A l’inverse, les systèmes d’intelligence artificielle ont, eux, besoin d’être énormément entraînés comme AlphaGo de Google qui a battu les meilleurs champions de Go. C’est la raison pour laquelle Facebook regarde plus loin que les mathématiques et collabore avec des chercheurs comme Emmanuel Dupoux, spécialiste en psycholinguistique à l’ENS.
Ce dernier étudie notamment les capacités d’apprentissage humaines pour en tirer des modèles de cognition. Un bébé apprend très vite des concepts de direction, de position ou de permanence des objets. « Le sens commun représente une quantité de savoir gigantesque acquis très vite durant les premiers moments de la vie. Si l’on pouvait permettre aux machines d’apprendre aussi vite ces méthodes, on effectuerait de très gros progrès en matière d’intelligence artificielle », renchérit Yann LeCun.
Communiquer avec les IA autrement que par le dialogue
Même pragmatisme du côté d’Antoine Bordes, qui dirige le laboratoire FAIR à Paris et l’un des artisans de Facebook M, une expérimentation qui visait à intégrer un assistant personnel à Facebook Messenger.
Ce bot devait être capable de répondre aux questions des internautes formulées en langage naturel. « On est parti de ce que voudraient les gens idéalement. On pensait être capable d’automatiser davantage de tâches mais cela s’est avéré plus compliqué que prévu parce que les besoins exprimés étaient infinis et très personnalisés », nous explique simplement Antoine Bordes.
Les chercheurs de Facebook ont aussi beaucoup observé les agents conversationnels. Leur constat est sans appel. Il est impossible de tenir une conversation intéressante qui dure plus de deux minutes avec un robot. Les modèles parviennent à initier la conversation avec des formules comme « Bonjour ! Comment allez-vous ? » et peuvent même artificiellement la prolonger en vous relançant sur votre sport préféré mais demeurent incapables de réagir dès que le cours du dialogue devient unique. « L’homme est capable de sauter du coq à l’âne, d’établir des connexions. Le modèle, lui, va être perdu parce qu’il va sans cesse se retrouver dans des problématiques qu’il n’a jamais rencontrées », nous détaille encore Antoine Bordes.

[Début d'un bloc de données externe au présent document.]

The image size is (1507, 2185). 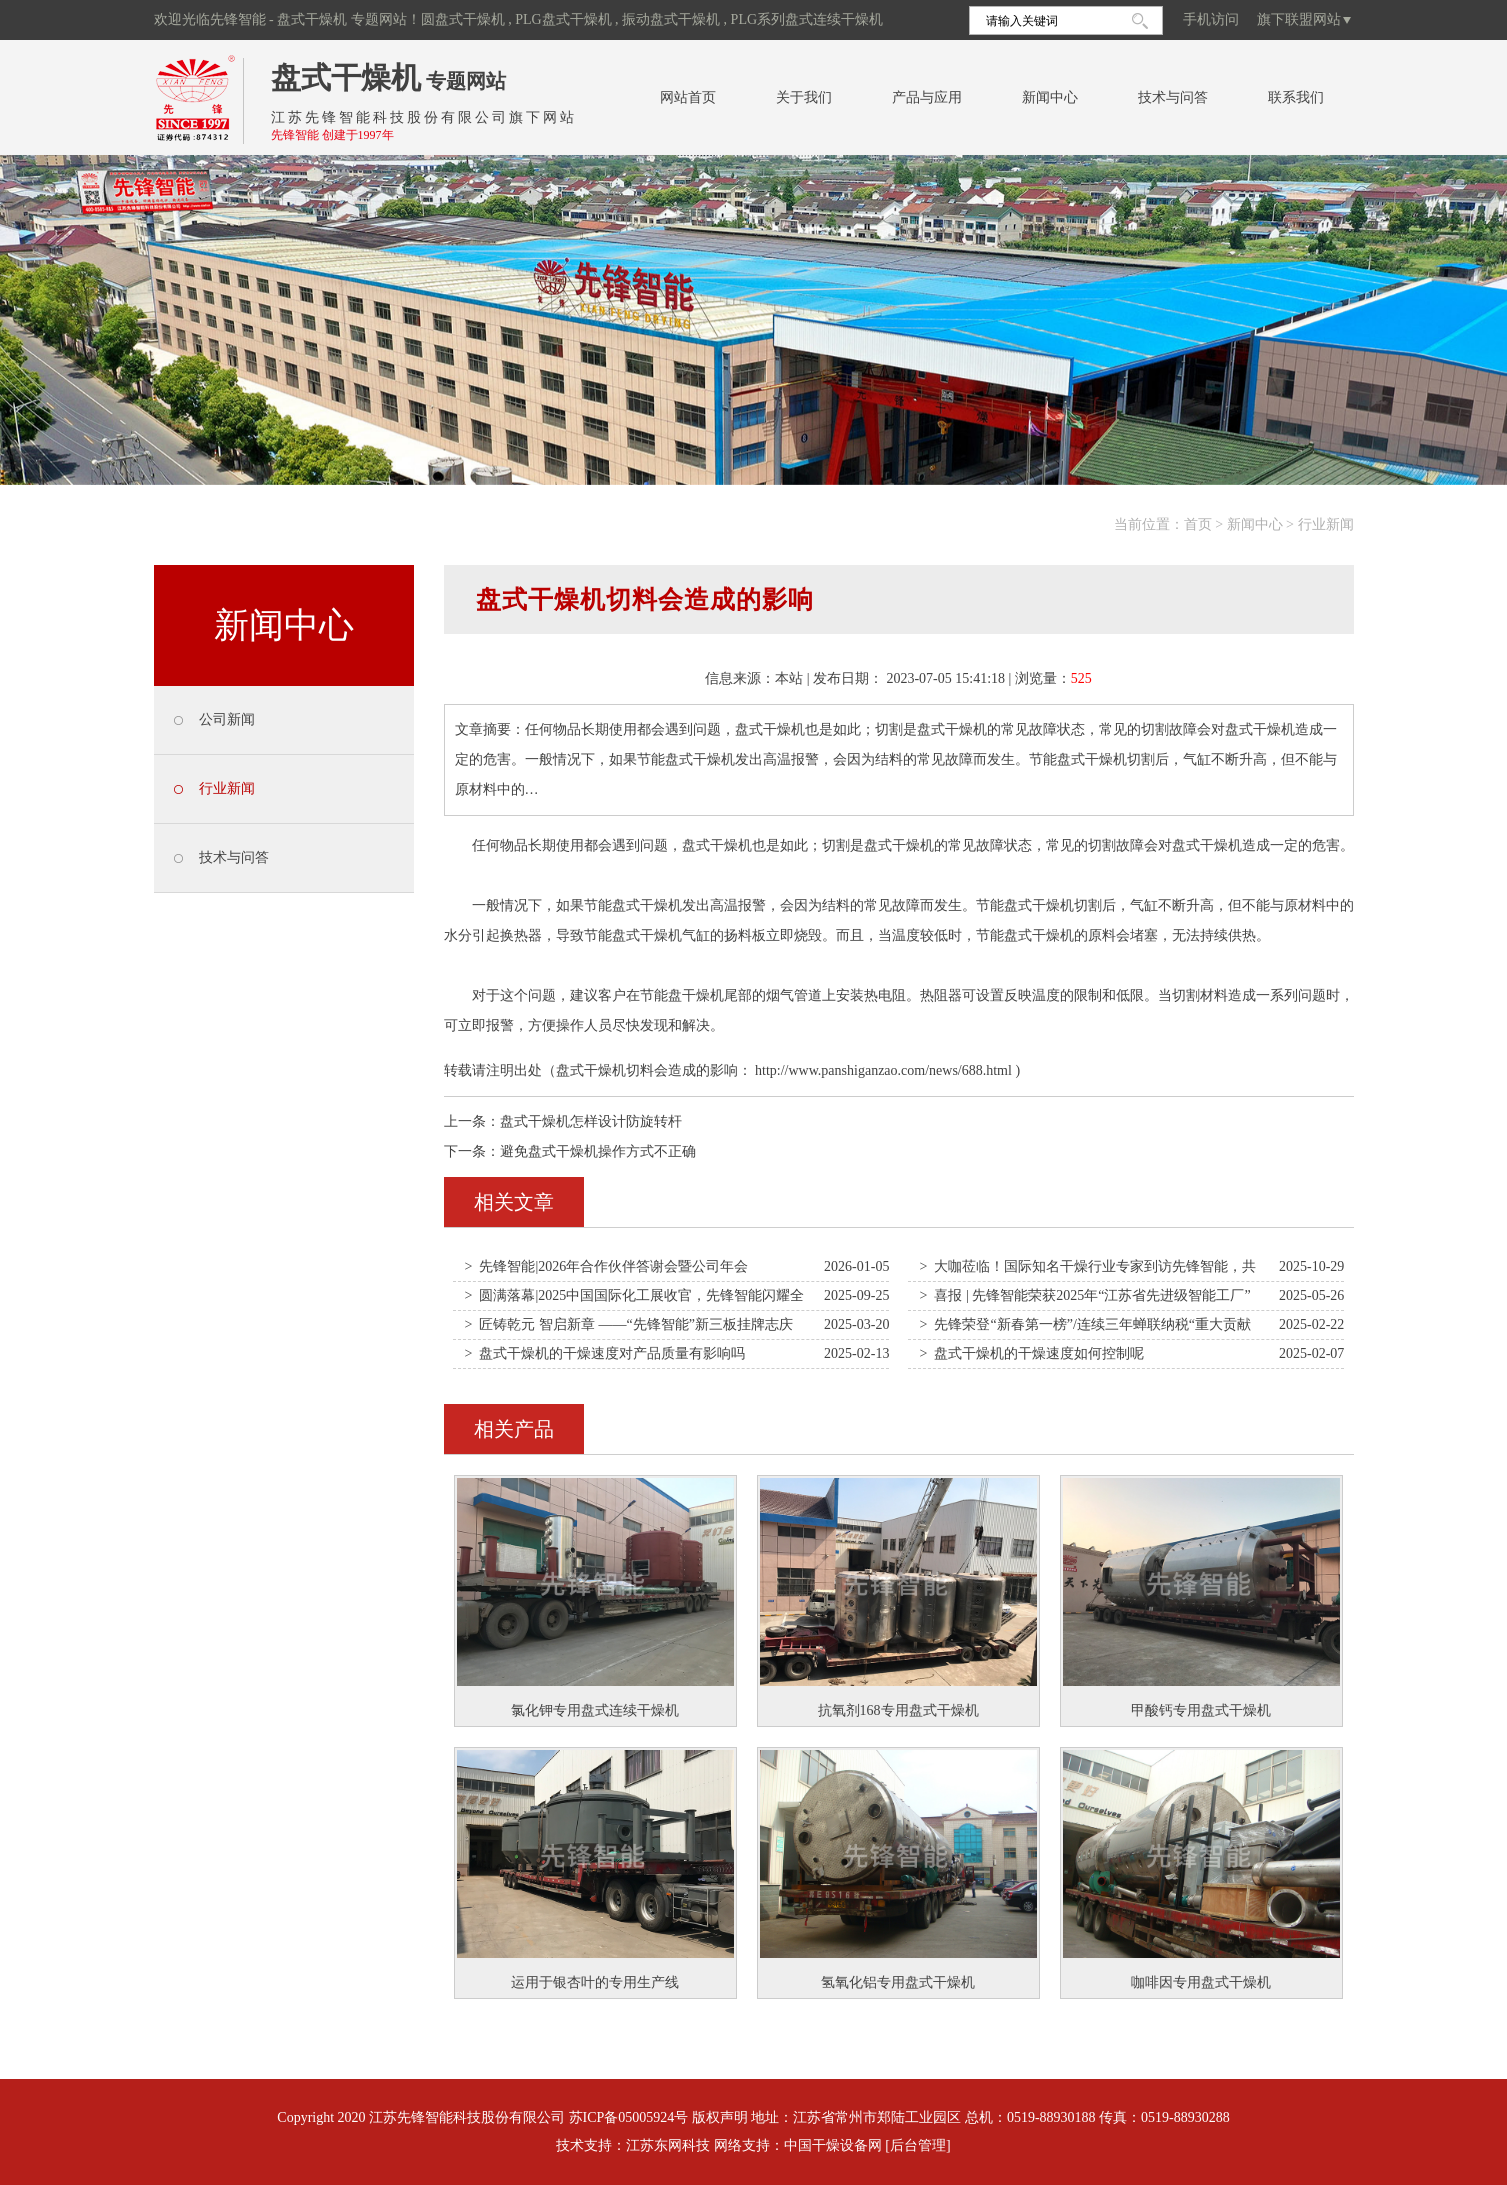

Si le défi du dialogue n’est pas prêt d’être résolu, cela ne mettra pas forcément un frein au développement des assistants vocaux. Pour les équipes de FAIR, les internautes sont déjà habitués à interagir avec des moteurs de recherche et savent sélectionner les bons mots clefs pour lancer des requêtes. Il ne s’agira pas forcément d’échanger avec un robot comme avec un semblable mais de développer un mode de communication efficace pour obtenir l’accomplissement d’une tâche utile. Comme dire « lumière salon ! » à votre enceinte intelligente plutôt que « s’il te plaît pourrais-tu allumer la lumière dans le salon ? ». Avec dans le futur, le développement probable d’usages encore aujourd’hui insoupçonnés.
Combiner différentes méthodes
Pionnier du deep learning, qui consiste à apprendre à des réseaux de neurones artificiels à effectuer certaines tâches, Yann LeCun semble pourtant déjà passé à autre chose.
Conscient des limites de cet apprentissage profond, il cherche maintenant à faire progresser encore davantage l’intelligence artificielle. Les pistes sont nombreuses comme expérimenter de nouvelles structures de réseaux de neurones ou encore optimiser les méthodes mathématiques.
Mais pour lui, la clef semble se trouver dans ce qu’il appelle la « programmation différentielle » et que d’autres appellent aussi système d’apprentissage hybride neuro-symbolique. Il s’agit de combiner différentes méthodes : à la fois du deep learning et une mémoire, ou encore de l’apprentissage par renforcement non supervisé et de la programmation, du dynamique et du statique. « Peut-être que certaines tâches ne peuvent être apprises. D’où l’intérêt de mixer des parties qui pourraient être apprises avec d’autres codées ou stockées dans une mémoire », nous éclaire Antoine Bordes.
L’espoir de Yann LeCun, c’est que l’intelligence artificielle progresse de cette manière de façon conséquente dans les années à venir. Si ce n’est pas le cas, il craint un nouvel hiver pour cette discipline qui a connu bien des hauts et des bas depuis les années cinquante. « Le pari est de savoir si les gens vont continuer à y croire, alors que les résultats ne correspondent toujours pas à ce qu’ils ont rêvé», s’interroge-t-il.